Category Archives: Issues:Education

We Have Not Forgotten Them

In July 2015, I shared with you that we learned that 10 of the 21 martyrs who were killed in Libya, had left behind 19 children. We spent a lot of time carefully looking at the children and their situations.

We discovered that all of the families, by God’s grace, were benefiting from great generosity from both the Egyptian government and people all over the world. These families were given many resources that would help meet their day-to-day needs and was to be shared among the martyrs’ wives, children, parents, and their unmarried siblings. Coptic Orphans also committed to standing with these children—not just by providing financial resources —but also by enrolling the 19 children into our Not Alone Program.

But what’s really valuable — and transforming — is our Reps’ work to mentor the children of the martyrs, promote their self-discipline and resilience, instill a strong work ethic, and support their education. That is real long-term development, not charity.

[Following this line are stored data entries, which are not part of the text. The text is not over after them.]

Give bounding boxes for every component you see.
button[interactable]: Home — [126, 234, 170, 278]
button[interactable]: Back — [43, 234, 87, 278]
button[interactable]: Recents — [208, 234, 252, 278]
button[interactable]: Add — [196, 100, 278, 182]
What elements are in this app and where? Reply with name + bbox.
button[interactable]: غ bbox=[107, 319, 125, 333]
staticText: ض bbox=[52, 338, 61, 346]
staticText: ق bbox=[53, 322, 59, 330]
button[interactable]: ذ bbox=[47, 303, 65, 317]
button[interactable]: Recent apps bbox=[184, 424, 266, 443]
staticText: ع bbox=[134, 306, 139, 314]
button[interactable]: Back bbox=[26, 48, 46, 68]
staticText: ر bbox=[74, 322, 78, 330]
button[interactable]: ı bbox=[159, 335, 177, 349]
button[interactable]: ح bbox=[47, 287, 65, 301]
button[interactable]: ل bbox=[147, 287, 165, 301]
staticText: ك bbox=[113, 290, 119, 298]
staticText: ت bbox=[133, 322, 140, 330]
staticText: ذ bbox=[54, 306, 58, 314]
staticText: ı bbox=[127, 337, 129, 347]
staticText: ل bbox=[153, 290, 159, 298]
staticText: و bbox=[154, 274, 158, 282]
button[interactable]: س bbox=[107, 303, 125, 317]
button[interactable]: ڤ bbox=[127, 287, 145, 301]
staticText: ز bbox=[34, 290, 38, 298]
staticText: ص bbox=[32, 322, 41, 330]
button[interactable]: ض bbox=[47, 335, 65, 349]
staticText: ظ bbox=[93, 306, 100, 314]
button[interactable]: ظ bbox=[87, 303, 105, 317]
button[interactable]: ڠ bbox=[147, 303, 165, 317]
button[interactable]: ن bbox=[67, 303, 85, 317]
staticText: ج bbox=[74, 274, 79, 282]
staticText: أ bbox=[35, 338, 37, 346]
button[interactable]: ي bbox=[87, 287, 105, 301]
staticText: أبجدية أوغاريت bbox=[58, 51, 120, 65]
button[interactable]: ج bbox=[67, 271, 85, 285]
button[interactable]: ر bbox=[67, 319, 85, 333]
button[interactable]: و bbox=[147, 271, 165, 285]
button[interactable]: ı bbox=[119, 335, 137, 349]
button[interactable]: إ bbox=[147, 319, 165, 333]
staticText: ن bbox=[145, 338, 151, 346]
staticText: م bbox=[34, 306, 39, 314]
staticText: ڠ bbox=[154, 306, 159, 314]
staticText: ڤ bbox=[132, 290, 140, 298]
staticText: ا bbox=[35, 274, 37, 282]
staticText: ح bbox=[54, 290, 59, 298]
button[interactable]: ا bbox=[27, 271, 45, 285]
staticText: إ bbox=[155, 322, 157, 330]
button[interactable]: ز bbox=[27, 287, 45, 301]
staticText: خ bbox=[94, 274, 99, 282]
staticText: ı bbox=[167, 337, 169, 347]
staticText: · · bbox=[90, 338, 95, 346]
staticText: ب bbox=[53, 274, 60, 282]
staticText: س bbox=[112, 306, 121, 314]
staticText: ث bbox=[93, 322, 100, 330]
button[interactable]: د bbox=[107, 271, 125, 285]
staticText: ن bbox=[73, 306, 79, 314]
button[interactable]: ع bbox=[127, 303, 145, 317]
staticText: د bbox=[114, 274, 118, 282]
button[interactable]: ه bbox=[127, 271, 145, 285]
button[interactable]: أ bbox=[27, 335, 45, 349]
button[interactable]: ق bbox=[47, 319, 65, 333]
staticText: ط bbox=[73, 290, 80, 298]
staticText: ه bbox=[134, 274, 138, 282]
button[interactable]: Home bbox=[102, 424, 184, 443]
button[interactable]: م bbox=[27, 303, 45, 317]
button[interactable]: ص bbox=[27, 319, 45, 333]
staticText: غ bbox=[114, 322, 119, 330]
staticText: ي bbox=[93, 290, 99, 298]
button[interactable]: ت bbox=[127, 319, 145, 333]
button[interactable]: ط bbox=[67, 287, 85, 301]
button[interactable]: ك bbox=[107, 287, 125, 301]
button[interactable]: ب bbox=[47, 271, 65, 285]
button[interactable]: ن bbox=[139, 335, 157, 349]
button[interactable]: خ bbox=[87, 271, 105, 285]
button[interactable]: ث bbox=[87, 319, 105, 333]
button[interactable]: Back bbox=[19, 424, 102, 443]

Our Reps were prepared to give each child of the martyrs the love and mentoring they needed after tragically losing their fathers. Their families also receive the wider support we offer to all of the program’s families, such as workshops to help widows manage their finances, and to empower them to support their children.

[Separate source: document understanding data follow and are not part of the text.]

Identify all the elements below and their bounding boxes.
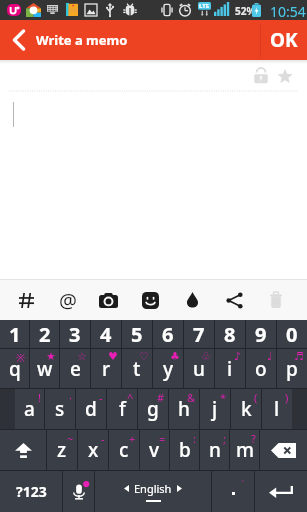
- staticText: ♣: [170, 350, 180, 363]
- staticText: 4: [100, 321, 112, 348]
- staticText: &: [187, 390, 196, 405]
- button[interactable]: ^: [107, 389, 137, 429]
- staticText: j: [212, 396, 218, 422]
- staticText: v: [149, 437, 160, 463]
- button[interactable]: 8: [215, 320, 245, 348]
- button[interactable]: :: [170, 430, 199, 470]
- button[interactable]: 0: [277, 320, 307, 348]
- button[interactable]: (: [231, 389, 261, 429]
- button[interactable]: ♧: [184, 349, 214, 388]
- button[interactable]: 2: [30, 320, 59, 348]
- staticText: l: [274, 396, 280, 422]
- staticText: ★: [46, 350, 56, 363]
- button[interactable]: Emoji: [129, 280, 171, 320]
- staticText: ♪: [234, 350, 242, 363]
- button[interactable]: -: [78, 430, 108, 470]
- staticText: @: [59, 287, 77, 314]
- button[interactable]: ~: [47, 430, 77, 470]
- staticText: q: [9, 356, 21, 382]
- button[interactable]: 6: [153, 320, 183, 348]
- staticText: LTE: [199, 2, 210, 10]
- button[interactable]: Back: [0, 20, 38, 60]
- staticText: 3: [69, 321, 81, 348]
- staticText: English: [134, 481, 172, 496]
- button[interactable]: ※: [0, 349, 29, 388]
- staticText: o: [255, 356, 267, 382]
- button[interactable]: =: [140, 430, 169, 470]
- staticText: #: [157, 390, 165, 405]
- button[interactable]: Delete: [255, 280, 297, 320]
- button[interactable]: ★: [30, 349, 59, 388]
- staticText: p: [286, 356, 298, 382]
- button[interactable]: ☆: [60, 349, 90, 388]
- button[interactable]: Lock: [251, 66, 270, 85]
- button[interactable]: ·: [45, 389, 75, 429]
- button[interactable]: ♥: [91, 349, 121, 388]
- staticText: z: [57, 437, 67, 463]
- button[interactable]: Symbols: [0, 471, 62, 512]
- staticText: c: [119, 437, 129, 463]
- button[interactable]: Voice input: [63, 471, 94, 512]
- staticText: ♧: [201, 350, 211, 363]
- staticText: u: [193, 356, 205, 382]
- button[interactable]: ♪: [215, 349, 245, 388]
- button[interactable]: ♩: [246, 349, 276, 388]
- button[interactable]: 4: [91, 320, 121, 348]
- button[interactable]: 7: [184, 320, 214, 348]
- staticText: ;: [223, 431, 226, 446]
- button[interactable]: -: [76, 389, 106, 429]
- button[interactable]: !: [15, 389, 44, 429]
- button[interactable]: Share: [213, 280, 255, 320]
- staticText: 0: [286, 321, 298, 348]
- button[interactable]: Mention: [47, 280, 88, 320]
- button[interactable]: Shift: [0, 430, 46, 470]
- staticText: ♡: [139, 350, 149, 363]
- button[interactable]: 1: [0, 320, 29, 348]
- button[interactable]: 3: [60, 320, 90, 348]
- staticText: w: [37, 356, 53, 382]
- staticText: ☆: [77, 350, 87, 363]
- button[interactable]: ;: [200, 430, 229, 470]
- button[interactable]: *: [200, 389, 230, 429]
- staticText: k: [241, 396, 252, 422]
- staticText: ♬: [294, 350, 304, 363]
- staticText: d: [85, 396, 97, 422]
- staticText: 7: [193, 321, 205, 348]
- staticText: s: [55, 396, 65, 422]
- button[interactable]: OK: [261, 20, 307, 60]
- staticText: ): [285, 390, 289, 405]
- staticText: g: [147, 396, 159, 422]
- staticText: h: [178, 396, 190, 422]
- staticText: 1: [9, 321, 21, 348]
- button[interactable]: Ink: [171, 280, 213, 320]
- button[interactable]: #: [138, 389, 168, 429]
- button[interactable]: 9: [246, 320, 276, 348]
- staticText: i: [227, 356, 233, 382]
- staticText: 52%: [235, 4, 256, 18]
- button[interactable]: +: [109, 430, 139, 470]
- button[interactable]: Favorite: [275, 66, 294, 85]
- button[interactable]: Period: [212, 471, 254, 512]
- staticText: ?123: [16, 482, 47, 501]
- button[interactable]: ♡: [122, 349, 152, 388]
- button[interactable]: ): [262, 389, 292, 429]
- button[interactable]: ?: [230, 430, 259, 470]
- button[interactable]: Enter: [255, 471, 307, 512]
- button[interactable]: &: [169, 389, 199, 429]
- button[interactable]: Space: [95, 471, 211, 512]
- button[interactable]: Backspace: [260, 430, 307, 470]
- button[interactable]: Hashtag: [6, 280, 47, 320]
- staticText: ·: [69, 390, 72, 405]
- staticText: (: [254, 390, 258, 405]
- button[interactable]: 5: [122, 320, 152, 348]
- staticText: t: [133, 356, 141, 382]
- button[interactable]: Camera: [88, 280, 129, 320]
- staticText: 9: [255, 321, 267, 348]
- staticText: *: [220, 390, 227, 405]
- staticText: n: [209, 437, 221, 463]
- staticText: 6: [162, 321, 174, 348]
- staticText: b: [179, 437, 191, 463]
- staticText: 5: [131, 321, 143, 348]
- button[interactable]: ♬: [277, 349, 307, 388]
- button[interactable]: ♣: [153, 349, 183, 388]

We had mentioned three years ago that we’d only know the final results of these efforts when these children grow up. But as we commemorate the anniversary of the martyrs, I wanted to share an update about one of the families of the 21 martyrs. For Emad, Mariam, and Karmina,* their father was one of the martyrs, who faithfully called out Jesus’ name as he was killed on the beach in Libya. He was survived by his wife and children, ages 22, 20 and 14.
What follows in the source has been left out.